## WHAT YOU SHOULD DO
Here is the task for the listing below: output exactly the lines from the one containing "Søyleboremaskin og fresemaskin" through the one containing "Dongfeng 3 chân KL270", and leave out the pictures.

________________________

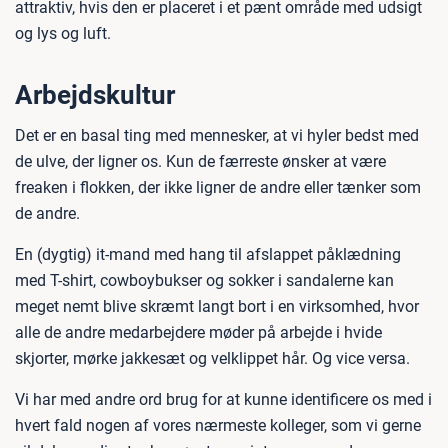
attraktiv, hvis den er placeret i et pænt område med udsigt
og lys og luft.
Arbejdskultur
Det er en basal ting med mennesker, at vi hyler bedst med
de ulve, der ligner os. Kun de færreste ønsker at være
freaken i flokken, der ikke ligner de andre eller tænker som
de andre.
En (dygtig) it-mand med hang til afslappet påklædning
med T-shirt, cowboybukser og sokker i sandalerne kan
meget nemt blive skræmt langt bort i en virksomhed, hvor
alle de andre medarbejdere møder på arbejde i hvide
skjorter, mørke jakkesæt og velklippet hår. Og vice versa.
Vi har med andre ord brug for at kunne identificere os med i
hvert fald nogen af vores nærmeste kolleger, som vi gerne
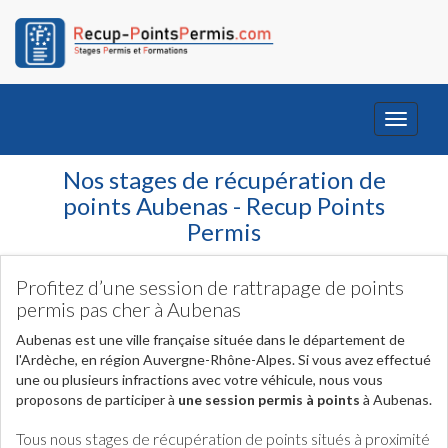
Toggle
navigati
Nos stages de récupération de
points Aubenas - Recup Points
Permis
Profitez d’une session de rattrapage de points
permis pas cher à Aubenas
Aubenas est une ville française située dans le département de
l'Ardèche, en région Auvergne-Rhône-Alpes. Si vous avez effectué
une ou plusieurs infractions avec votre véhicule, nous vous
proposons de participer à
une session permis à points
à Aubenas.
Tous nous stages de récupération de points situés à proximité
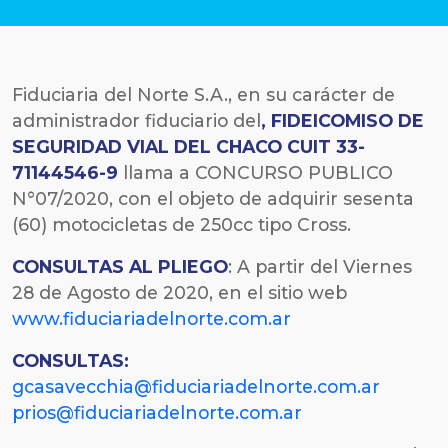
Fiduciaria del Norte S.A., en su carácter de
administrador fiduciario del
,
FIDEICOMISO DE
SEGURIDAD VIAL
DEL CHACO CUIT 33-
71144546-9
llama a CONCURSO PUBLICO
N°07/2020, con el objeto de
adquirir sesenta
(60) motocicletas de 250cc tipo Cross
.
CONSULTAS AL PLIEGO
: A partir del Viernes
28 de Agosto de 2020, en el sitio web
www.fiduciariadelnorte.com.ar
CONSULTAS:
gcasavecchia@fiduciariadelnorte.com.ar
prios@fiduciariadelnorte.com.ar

________________________

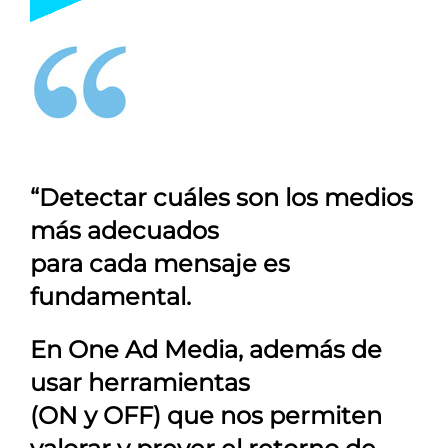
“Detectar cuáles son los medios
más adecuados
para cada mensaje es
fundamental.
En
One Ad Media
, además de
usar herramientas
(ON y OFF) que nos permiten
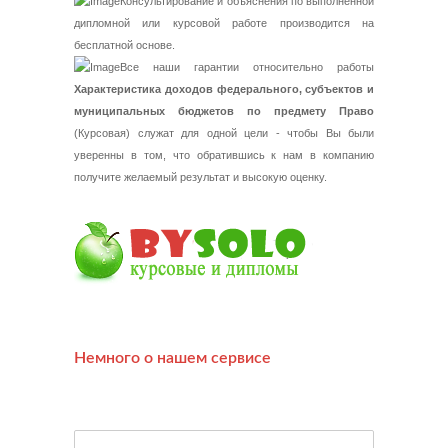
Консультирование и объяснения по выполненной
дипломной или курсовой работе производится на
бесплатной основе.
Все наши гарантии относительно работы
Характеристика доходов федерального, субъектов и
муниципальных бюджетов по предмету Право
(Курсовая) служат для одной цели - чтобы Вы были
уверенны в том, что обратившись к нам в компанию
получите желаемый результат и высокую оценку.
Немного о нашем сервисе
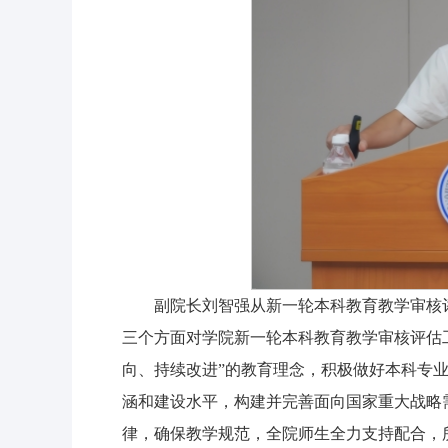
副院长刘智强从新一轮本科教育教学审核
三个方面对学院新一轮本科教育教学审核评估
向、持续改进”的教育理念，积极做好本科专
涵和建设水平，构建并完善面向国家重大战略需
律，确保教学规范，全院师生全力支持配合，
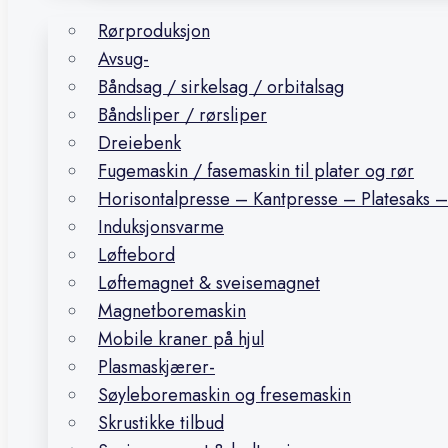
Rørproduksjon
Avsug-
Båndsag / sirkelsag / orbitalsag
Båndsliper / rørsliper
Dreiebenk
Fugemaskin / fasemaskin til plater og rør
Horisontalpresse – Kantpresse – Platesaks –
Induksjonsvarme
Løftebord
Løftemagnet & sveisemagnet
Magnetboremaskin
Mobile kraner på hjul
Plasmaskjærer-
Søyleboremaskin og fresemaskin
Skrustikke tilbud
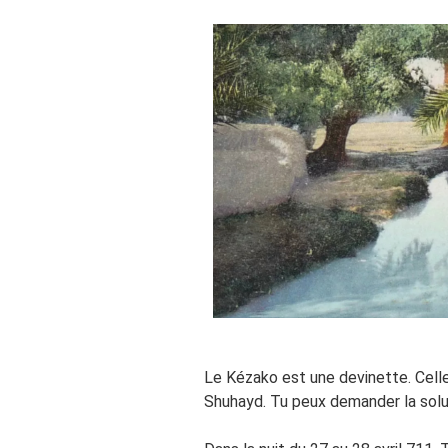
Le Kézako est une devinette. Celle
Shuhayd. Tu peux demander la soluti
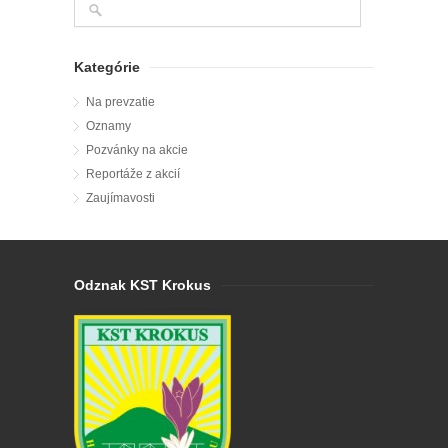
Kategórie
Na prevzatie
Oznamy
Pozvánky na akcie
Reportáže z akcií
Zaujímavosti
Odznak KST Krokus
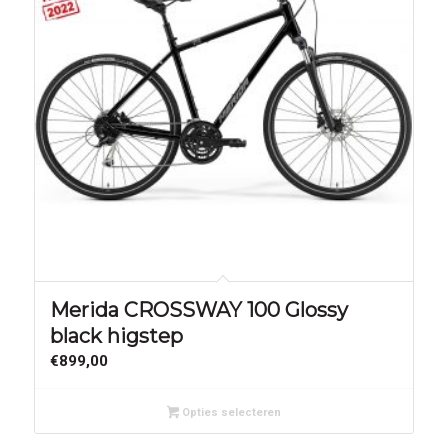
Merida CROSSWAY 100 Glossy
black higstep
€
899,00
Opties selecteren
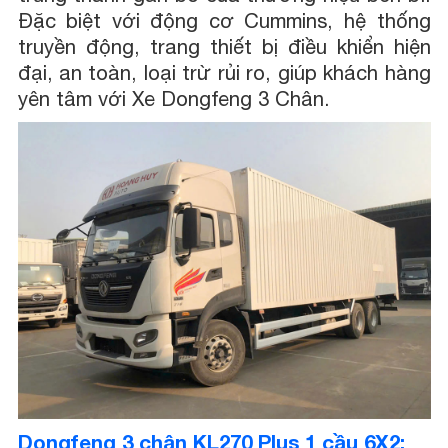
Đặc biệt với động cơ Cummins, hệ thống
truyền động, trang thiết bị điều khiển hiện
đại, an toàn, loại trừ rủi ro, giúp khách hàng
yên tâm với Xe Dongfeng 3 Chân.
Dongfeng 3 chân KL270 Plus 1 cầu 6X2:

________________________

## WRITTEN RESPONSE
Søyleboremaskin og fresemaskin
Skrustikke tilbud
Le Kézako est une devinette. Celle
Shuhayd. Tu peux demander la soluti
Kategórie
Na prevzatie
Oznamy
Pozvánky na akcie
Reportáže z akcií
Zaujímavosti
Odznak KST Krokus
Merida CROSSWAY 100 Glossy
black higstep
€
899,00
Opties selecteren
Đặc biệt với động cơ Cummins, hệ thống
truyền động, trang thiết bị điều khiển hiện
đại, an toàn, loại trừ rủi ro, giúp khách hàng
yên tâm với Xe Dongfeng 3 Chân.
Dongfeng 3 chân KL270 Plus 1 cầu 6X2:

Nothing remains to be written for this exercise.